In the pursuit of designing a fault-tolerant system, we will be creating a RaftSurfstoreServer. This server, drawing inspiration from the MetaStore in project 4, will be advanced in its capabilities to withstand errors and continue its operation. This document will discuss its design, communication mechanisms, and the testing methodology to ensure its reliability.
- The RaftSurfstoreServer is responsible for functioning as a fault-tolerant MetaStore.
- Communication between the RaftSurfstoreServers is facilitated through GRPC.
- While each server will have knowledge about other potential servers from the configuration file, there won't be provisions for new servers to join the cluster dynamically. However, the existing servers possess the capability to "crash" using the Crash API.
- Leaders within the system will be determined via the SetLeader API call, eliminating the need for elections.
- When a leader server queries a majority quorum of nodes and gets an affirmative response, it will then convey the accurate answer back to the client.
- The system remains accessible to the clients as long as over half of the nodes are operational and not in a crashed state. Conversely, when the majority of nodes crash, client requests are put on hold, only resuming when most of the nodes have been restored.
- Any interaction initiated by clients with a non-leader should result in an error prompt, after which the client should attempt to identify and connect with the leader.
To put our implementation to the test, we'll employ the RaftTestingInterface. This interface has been endowed with:
- Three functions dedicated to 'chaos' testing.
- One function to fetch the internal state.
Rather than causing an actual program crash, when a server receives a Crash() call, it is designed to enter a simulated "crashed" state. During this state, if it encounters any AppendEntries or similar calls, the server should return an error, keeping its internal state unchanged. Moreover, a client's attempt to engage with a crashed node will be met with an error, steering the client to look for the genuine leader.
For evaluation purposes, our autograding system will deploy the Crash/Restore/GetInternalState methods. It's crucial to run your own tests invoking these methods to validate the robustness and adherence of the RAFT properties in your solution.

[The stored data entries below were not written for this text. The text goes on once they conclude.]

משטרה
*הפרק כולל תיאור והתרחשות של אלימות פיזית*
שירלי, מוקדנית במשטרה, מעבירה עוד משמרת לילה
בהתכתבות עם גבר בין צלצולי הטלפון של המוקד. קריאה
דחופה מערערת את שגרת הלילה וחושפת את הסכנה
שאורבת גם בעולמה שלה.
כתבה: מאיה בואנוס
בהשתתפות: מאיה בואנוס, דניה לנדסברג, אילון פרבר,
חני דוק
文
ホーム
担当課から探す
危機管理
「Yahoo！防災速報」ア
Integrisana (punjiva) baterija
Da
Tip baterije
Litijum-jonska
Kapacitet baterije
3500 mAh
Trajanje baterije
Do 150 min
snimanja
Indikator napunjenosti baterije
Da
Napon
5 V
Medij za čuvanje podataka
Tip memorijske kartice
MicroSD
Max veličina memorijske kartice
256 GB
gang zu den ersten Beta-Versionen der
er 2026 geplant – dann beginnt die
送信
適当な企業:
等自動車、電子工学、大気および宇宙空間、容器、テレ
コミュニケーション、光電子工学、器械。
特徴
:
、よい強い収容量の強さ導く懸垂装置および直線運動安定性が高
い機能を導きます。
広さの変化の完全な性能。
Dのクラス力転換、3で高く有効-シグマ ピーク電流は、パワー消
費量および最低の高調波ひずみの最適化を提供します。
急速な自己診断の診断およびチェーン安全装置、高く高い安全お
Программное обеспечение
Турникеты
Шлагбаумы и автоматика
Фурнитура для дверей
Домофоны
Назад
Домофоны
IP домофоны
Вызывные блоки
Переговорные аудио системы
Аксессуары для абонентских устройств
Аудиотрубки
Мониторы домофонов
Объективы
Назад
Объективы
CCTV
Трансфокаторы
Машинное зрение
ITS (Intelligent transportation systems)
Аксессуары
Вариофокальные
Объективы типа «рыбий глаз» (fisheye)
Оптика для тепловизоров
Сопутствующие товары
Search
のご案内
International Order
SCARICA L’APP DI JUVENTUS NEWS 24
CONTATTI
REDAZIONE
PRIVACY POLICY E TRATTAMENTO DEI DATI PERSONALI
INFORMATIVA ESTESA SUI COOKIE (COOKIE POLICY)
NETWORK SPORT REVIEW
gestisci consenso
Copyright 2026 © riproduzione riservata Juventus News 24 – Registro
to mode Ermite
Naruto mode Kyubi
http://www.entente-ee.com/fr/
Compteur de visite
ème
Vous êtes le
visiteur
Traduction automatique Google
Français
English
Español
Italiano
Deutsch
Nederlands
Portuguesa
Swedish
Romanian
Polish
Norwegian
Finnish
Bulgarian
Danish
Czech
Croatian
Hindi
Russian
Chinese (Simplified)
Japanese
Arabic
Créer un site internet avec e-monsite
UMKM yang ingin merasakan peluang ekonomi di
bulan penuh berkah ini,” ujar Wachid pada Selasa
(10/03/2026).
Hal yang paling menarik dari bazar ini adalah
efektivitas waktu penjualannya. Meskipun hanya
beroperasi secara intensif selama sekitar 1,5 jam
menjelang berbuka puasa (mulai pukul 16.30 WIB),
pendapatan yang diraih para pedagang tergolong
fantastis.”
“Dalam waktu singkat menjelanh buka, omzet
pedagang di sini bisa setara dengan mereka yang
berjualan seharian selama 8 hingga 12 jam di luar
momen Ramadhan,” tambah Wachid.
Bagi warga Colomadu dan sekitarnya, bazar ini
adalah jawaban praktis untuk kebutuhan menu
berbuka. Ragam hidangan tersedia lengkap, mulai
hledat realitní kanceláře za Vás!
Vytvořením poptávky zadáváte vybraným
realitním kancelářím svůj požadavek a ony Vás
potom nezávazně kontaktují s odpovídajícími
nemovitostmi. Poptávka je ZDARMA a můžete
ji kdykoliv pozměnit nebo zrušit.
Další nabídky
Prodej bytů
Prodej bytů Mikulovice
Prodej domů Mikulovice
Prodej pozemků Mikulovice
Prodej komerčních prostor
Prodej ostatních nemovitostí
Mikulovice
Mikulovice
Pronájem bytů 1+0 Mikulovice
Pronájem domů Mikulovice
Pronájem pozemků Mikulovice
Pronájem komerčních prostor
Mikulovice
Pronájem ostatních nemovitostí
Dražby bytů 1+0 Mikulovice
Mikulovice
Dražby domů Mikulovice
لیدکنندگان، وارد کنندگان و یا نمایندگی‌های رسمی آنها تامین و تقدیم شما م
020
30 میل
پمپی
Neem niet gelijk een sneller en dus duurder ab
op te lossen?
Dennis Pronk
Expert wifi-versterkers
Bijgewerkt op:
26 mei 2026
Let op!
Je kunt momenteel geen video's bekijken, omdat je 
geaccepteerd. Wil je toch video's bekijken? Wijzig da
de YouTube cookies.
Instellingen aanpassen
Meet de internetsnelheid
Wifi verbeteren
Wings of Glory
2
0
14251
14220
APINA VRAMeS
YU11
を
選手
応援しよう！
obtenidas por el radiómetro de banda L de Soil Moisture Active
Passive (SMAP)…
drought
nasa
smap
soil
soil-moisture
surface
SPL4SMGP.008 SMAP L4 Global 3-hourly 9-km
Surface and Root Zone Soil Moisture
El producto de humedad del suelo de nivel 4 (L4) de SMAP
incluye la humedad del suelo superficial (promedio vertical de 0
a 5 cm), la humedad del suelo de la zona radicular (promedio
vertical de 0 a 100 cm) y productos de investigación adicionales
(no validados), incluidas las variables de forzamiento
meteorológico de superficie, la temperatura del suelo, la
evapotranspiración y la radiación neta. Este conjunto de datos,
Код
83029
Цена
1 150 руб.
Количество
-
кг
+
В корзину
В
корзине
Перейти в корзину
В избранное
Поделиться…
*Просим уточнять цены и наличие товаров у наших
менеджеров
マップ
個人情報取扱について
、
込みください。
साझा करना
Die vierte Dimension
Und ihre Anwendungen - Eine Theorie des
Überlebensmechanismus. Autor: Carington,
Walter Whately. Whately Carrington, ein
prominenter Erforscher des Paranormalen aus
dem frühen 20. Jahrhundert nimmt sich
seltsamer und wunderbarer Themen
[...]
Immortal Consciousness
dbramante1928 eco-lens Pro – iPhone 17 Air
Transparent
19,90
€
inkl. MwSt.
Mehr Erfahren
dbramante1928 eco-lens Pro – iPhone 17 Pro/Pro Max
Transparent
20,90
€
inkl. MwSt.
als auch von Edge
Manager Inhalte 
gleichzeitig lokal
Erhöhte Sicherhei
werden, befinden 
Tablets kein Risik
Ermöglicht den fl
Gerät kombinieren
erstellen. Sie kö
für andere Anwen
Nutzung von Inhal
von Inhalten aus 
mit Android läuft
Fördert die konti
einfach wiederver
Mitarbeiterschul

- Run your server using this:
go run cmd/SurfstoreServerExec/main.go -s <service> -p <port> -l -d (BlockStoreAddr*)
Here, service
should be one of three values: meta, block, or both. This is used to specify the service provided by the server. port
defines the port number that the server listens to (default=8080). -l
configures the server to only listen on localhost. -d
configures the server to output log statements. Lastly, (BlockStoreAddr*) is the BlockStore address that the server is configured with. If service=both
then the BlockStoreAddr should be the ip:port
of this server.
- Run your client using this:
go run cmd/SurfstoreClientExec/main.go -d <meta_addr:port> <base_dir> <block_size>
go run cmd/SurfstoreServerExec/main.go -s both -p 8081 -l localhost:8081
This starts a server that listens only to localhost on port 8081 and services both the BlockStore and MetaStore interface.
Run the commands below on separate terminals (or nodes)
> go run cmd/SurfstoreServerExec/main.go -s block -p 8081 -l
> go run cmd/SurfstoreServerExec/main.go -s meta -l localhost:8081
The first line starts a server that services only the BlockStore interface and listens only to localhost on port 8081. The second line starts a server that services only the MetaStore interface, listens only to localhost on port 8080, and references the BlockStore we created as the underlying BlockStore. (Note: if these are on separate nodes, then you should use the public ip address and remove -l
)
- From a new terminal (or a new node), run the client using the script provided in the starter code (if using a new node, build using step 1 first). Use a base directory with some files in it.
> mkdir dataA
> cp ~/pic.jpg dataA/
> go run cmd/SurfstoreClientExec/main.go server_addr:port dataA 4096
This would sync pic.jpg to the server hosted on server_addr:port
, using dataA
as the base directory, with a block size of 4096 bytes.
- From another terminal (or a new node), run the client to sync with the server. (if using a new node, build using step 1 first)
> mkdir dataB
> go run cmd/SurfstoreClientExec/main.go server_addr:port dataB 4096
> ls dataB/
pic.jpg index.txt
We observe that pic.jpg has been synced to this client.
We also provide a make file for you to run the BlockStore and MetaStore servers.
- Run both BlockStore and MetaStore servers (listens to localhost on port 8081):
make run-both
- Run BlockStore server (listens to localhost on port 8081):
make run-blockstore
- Run MetaStore server (listens to localhost on port 8080):
make run-metastore